# Analysis of PHLASK data in early 2024

This notebook contains the analysis of the PHLASK data that exists in early 2024. It uses the 
PHLASK Firebase DB to analyze the schema and presence of the data.

**The goal of this analysis is to begin designing an official schema for the data, which we can then
use to go through the data and normalize or remove invalid resources.**

You can find the Firebase databases and dashboard [here.](https://console.firebase.google.com/u/1/project/phlask-web-map/overview)

## Getting Started Hints

- If you are new to Firebase, check out [this link](https://www.geeksforgeeks.org/firebase-introduction/).
- I found [this tutorial](https://www.freecodecamp.org/news/how-to-get-started-with-firebase-using-python/) to be useful for learning how to connect to Firebase using Python

## Table of Contents:

- Getting started - Taking a look at the data
- Analyzing specific aspects of PHLASK data
  - Analysis of "Hours" Data in PHLASK
  - Analysis of address fields
- Coming up with a schema for the data

# Getting started - Taking a look at the data

First, we need to install the required dependencies and get some initial configuration setup to access the Firebase DB.

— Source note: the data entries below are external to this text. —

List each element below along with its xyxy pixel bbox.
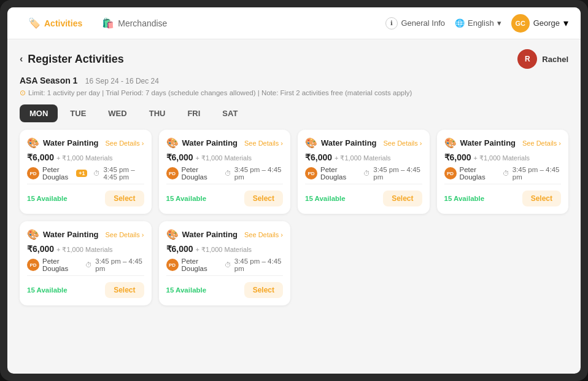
main-content: ‹ Register Activities R Rachel ASA Seaso…	[7, 39, 581, 374]
see-details-link[interactable]: See Details ›	[384, 139, 422, 147]
instructor-name: Peter Douglas	[182, 166, 219, 181]
nav-tab-merchandise[interactable]: 🛍️ Merchandise	[93, 12, 176, 34]
divider	[166, 275, 284, 276]
card-time: 3:45 pm – 4:45 pm	[373, 166, 422, 181]
card-title-row: 🎨 Water Painting	[305, 137, 377, 149]
activity-card: 🎨 Water Painting See Details › ₹6,000 + …	[159, 221, 291, 305]
card-instructor: PD Peter Douglas ⏱ 3:45 pm – 4:45 pm	[166, 257, 284, 272]
card-title: Water Painting	[321, 138, 377, 147]
activity-card: 🎨 Water Painting See Details › ₹6,000 + …	[20, 130, 152, 214]
select-button[interactable]: Select	[105, 282, 144, 298]
instructor-avatar: PD	[27, 167, 39, 179]
available-count: 15	[166, 195, 174, 202]
day-tabs: MON TUE WED THU FRI SAT	[20, 104, 568, 122]
card-time: 3:45 pm – 4:45 pm	[103, 166, 144, 181]
page-title: Register Activities	[28, 53, 123, 66]
day-tab-thu[interactable]: THU	[139, 104, 176, 122]
instructor-name: Peter Douglas	[320, 166, 357, 181]
day-tab-sat[interactable]: SAT	[212, 104, 247, 122]
available-count: 15	[444, 195, 452, 202]
available-count: 15	[166, 286, 174, 294]
card-header: 🎨 Water Painting See Details ›	[166, 137, 284, 149]
instructor-badge: +1	[76, 170, 87, 177]
nav-tab-activities[interactable]: 🏷️ Activities	[20, 12, 91, 34]
select-button[interactable]: Select	[244, 282, 283, 298]
language-selector[interactable]: 🌐 English ▾	[455, 18, 501, 28]
activities-icon: 🏷️	[28, 17, 41, 29]
card-price: ₹6,000 + ₹1,000 Materials	[166, 152, 284, 162]
card-title-row: 🎨 Water Painting	[166, 229, 238, 240]
clock-icon: ⏱	[503, 170, 509, 177]
instructor-name: Peter Douglas	[182, 257, 219, 272]
price-suffix: + ₹1,000 Materials	[56, 246, 113, 253]
rachel-avatar: R	[517, 49, 537, 69]
price-suffix: + ₹1,000 Materials	[56, 154, 113, 162]
card-instructor: PD Peter Douglas +1 ⏱ 3:45 pm – 4:45 pm	[27, 166, 144, 181]
card-instructor: PD Peter Douglas ⏱ 3:45 pm – 4:45 pm	[444, 166, 562, 181]
available-count: 15	[27, 195, 35, 202]
clock-icon: ⏱	[93, 170, 100, 177]
see-details-link[interactable]: See Details ›	[244, 139, 283, 147]
globe-icon: 🌐	[455, 18, 465, 28]
day-tab-fri[interactable]: FRI	[177, 104, 210, 122]
screen: 🏷️ Activities 🛍️ Merchandise ℹ General I…	[7, 7, 581, 374]
card-instructor: PD Peter Douglas ⏱ 3:45 pm – 4:45 pm	[27, 257, 144, 272]
paint-icon: 🎨	[27, 229, 39, 240]
available-count: 15	[305, 195, 313, 202]
card-price: ₹6,000 + ₹1,000 Materials	[305, 152, 422, 162]
available-badge: 15 Available	[305, 195, 346, 202]
instructor-avatar: PD	[27, 259, 39, 271]
cards-row-2: 🎨 Water Painting See Details › ₹6,000 + …	[20, 221, 568, 305]
select-button[interactable]: Select	[244, 190, 283, 206]
day-tab-mon[interactable]: MON	[20, 104, 58, 122]
clock-icon: ⏱	[85, 261, 92, 269]
card-price: ₹6,000 + ₹1,000 Materials	[444, 152, 562, 162]
day-tab-tue[interactable]: TUE	[60, 104, 96, 122]
see-details-link[interactable]: See Details ›	[106, 231, 144, 238]
nav-right: ℹ General Info 🌐 English ▾ GC George ▾	[385, 14, 568, 33]
paint-icon: 🎨	[166, 137, 179, 149]
card-title-row: 🎨 Water Painting	[27, 137, 99, 149]
clock-icon: ⏱	[225, 170, 231, 177]
instructor-avatar: PD	[166, 167, 179, 179]
card-time: 3:45 pm – 4:45 pm	[234, 166, 283, 181]
card-footer: 15 Available Select	[444, 190, 562, 206]
activity-card: 🎨 Water Painting See Details › ₹6,000 + …	[20, 221, 152, 305]
select-button[interactable]: Select	[383, 190, 422, 206]
see-details-link[interactable]: See Details ›	[106, 139, 144, 147]
activity-card: 🎨 Water Painting See Details › ₹6,000 + …	[437, 130, 569, 214]
season-dates: 16 Sep 24 - 16 Dec 24	[85, 77, 159, 85]
user-menu-button[interactable]: GC George ▾	[511, 14, 568, 33]
divider	[305, 184, 422, 184]
price-suffix: + ₹1,000 Materials	[195, 154, 252, 162]
card-time: 3:45 pm – 4:45 pm	[513, 166, 561, 181]
see-details-link[interactable]: See Details ›	[244, 231, 283, 238]
divider	[27, 275, 144, 276]
user-avatar: GC	[511, 14, 530, 33]
instructor-name: Peter Douglas	[42, 166, 73, 181]
register-header: ‹ Register Activities R Rachel	[20, 49, 568, 69]
price-suffix: + ₹1,000 Materials	[335, 154, 391, 162]
card-footer: 15 Available Select	[305, 190, 422, 206]
select-button[interactable]: Select	[522, 190, 561, 206]
select-button[interactable]: Select	[105, 190, 144, 206]
card-header: 🎨 Water Painting See Details ›	[444, 137, 562, 149]
back-button[interactable]: ‹	[20, 53, 23, 65]
chevron-down-icon: ▾	[563, 17, 568, 29]
card-time: 3:45 pm – 4:45 pm	[95, 257, 144, 272]
cards-row-1: 🎨 Water Painting See Details › ₹6,000 + …	[20, 130, 568, 214]
card-title: Water Painting	[460, 138, 516, 147]
instructor-avatar: PD	[166, 259, 179, 271]
card-header: 🎨 Water Painting See Details ›	[27, 137, 144, 149]
day-tab-wed[interactable]: WED	[98, 104, 136, 122]
register-title-row: ‹ Register Activities	[20, 53, 124, 66]
card-footer: 15 Available Select	[166, 190, 284, 206]
price-suffix: + ₹1,000 Materials	[473, 154, 530, 162]
see-details-link[interactable]: See Details ›	[522, 139, 561, 147]
card-footer: 15 Available Select	[166, 282, 284, 298]
instructor-name: Peter Douglas	[460, 166, 497, 181]
info-icon: ℹ	[385, 17, 398, 29]
activity-card: 🎨 Water Painting See Details › ₹6,000 + …	[298, 130, 430, 214]
info-icon-small: ⊙	[20, 88, 26, 97]
general-info-button[interactable]: ℹ General Info	[385, 17, 445, 29]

**DO NOT skip this step! Without it, none of the code will run!**

First, we will install some Python dependencies from pip.


In [1]:
!pip install firebase-admin # used for accessing Firebase DB
!pip install cerberus # used for validating the schema of the data



Next, we will need to configure our environment to properly access the Firebase DB. This will use a Firebase Cert that
you must request from a PHLASK admin. Ask in the #phlask_data channel for a `firebase_cert.json` file, and then place it
in the same directory as this notebook. Then, run the following code to configure your environment.

In [1]:
import os
cert_path = os.path.abspath("firebase_cert.json")
os.environ["GOOGLE_APPLICATION_CREDENTIALS"] = cert_path
print("Set the cert path to " + cert_path)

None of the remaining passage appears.